# Do you really need all this?



## Dave Maciak (Dec 11, 2021)

Back in prehistoric times I moved up from an F to an FTN,  Wow! A camera with an onboard light meter!  What next? This afternoon I read the Nikon ad and tech specs for the Z9.
Unless you're a pro, do you really need all of that or do you just like to have all those features--and never use most?
Reminds me of some of the 4WD vehicles I see loaded with everything to go off road.  Most go off road through the carwash and never see dirt.  Don't get me wrong, I use a D780 and a lot of features are rarely used or just ignored.
Sorry if this boils your blood, but I wonder.


----------



## Jeff15 (Dec 11, 2021)

The best thing I ever did is get rid of my DSLR gear......


----------



## 480sparky (Dec 11, 2021)

Many of the 'features' are software-driven.  They don't add any weight or mechanicals to the camera.


----------



## Ysarex (Dec 11, 2021)

Dave Maciak said:


> Back in prehistoric times I moved up from an F to an FTN,  Wow! A camera with an onboard light meter!  What next? This afternoon I read the Nikon ad and tech specs for the Z9.
> Unless you're a pro, do you really need all of that or do you just like to have all those features--and never use most?
> Reminds me of some of the 4WD vehicles I see loaded with everything to go off road.  Most go off road through the carwash and never see dirt.  Don't get me wrong, I use a D780 and a lot of features are rarely used or just ignored.
> Sorry if this boils your blood, but I wonder.

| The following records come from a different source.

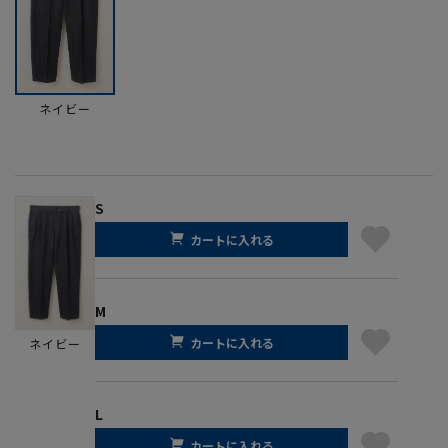
ネイビー
S
カートに入れる
M
カートに入れる
ネイビー
L
カートに入れる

Comes with the camera, you're free to ignore. I have a Nikon Z7. I bought it for the sensor. I use the sensor and I use the light meter and metering functions to help me better use the sensor, I use the EC function and semi-auto exposure modes to better help me use the sensor and I use the single focus point AF function frequently but not always. If the camera does anything else I don't want to know about it.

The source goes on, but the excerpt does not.